START Source data

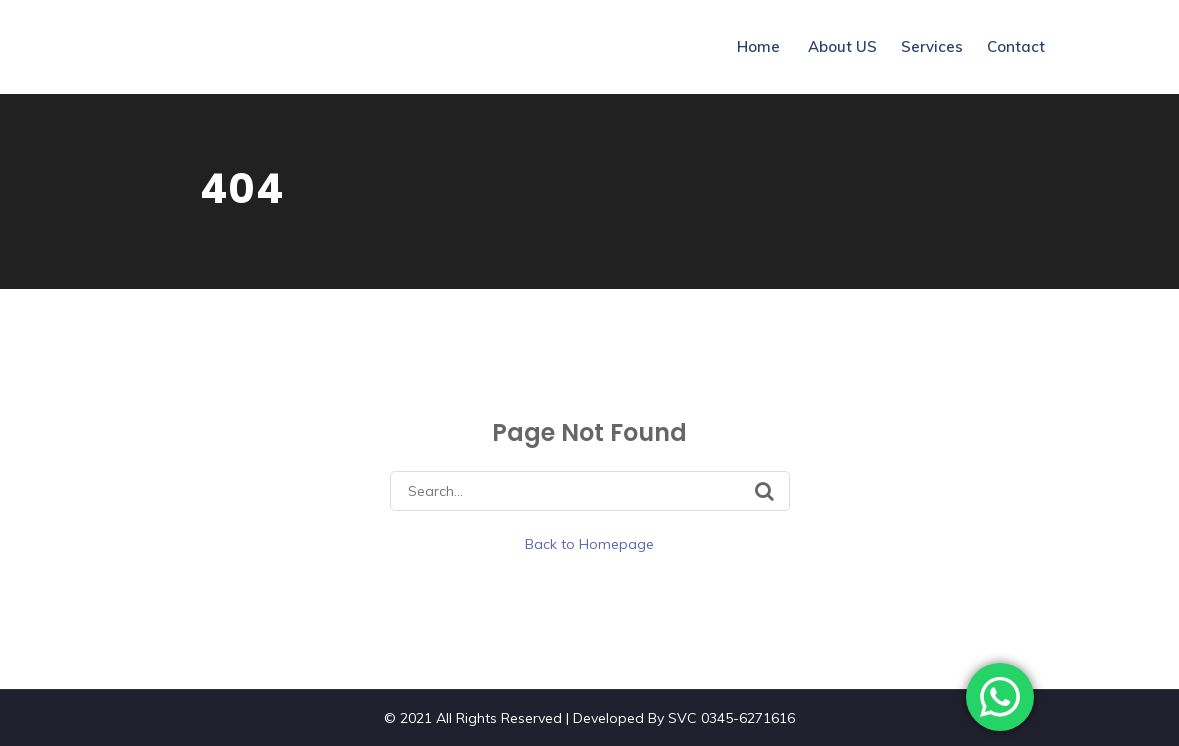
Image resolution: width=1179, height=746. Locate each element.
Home (758, 46)
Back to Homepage (589, 544)
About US (842, 46)
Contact (1016, 46)
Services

END Source data

**Work task**
Copy every line above word for word and exclude the pictures.

**Solution**
Image resolution: width=1179, height=746. Locate each element.
Home (758, 46)
Back to Homepage (589, 544)
About US (842, 46)
Contact (1016, 46)
Services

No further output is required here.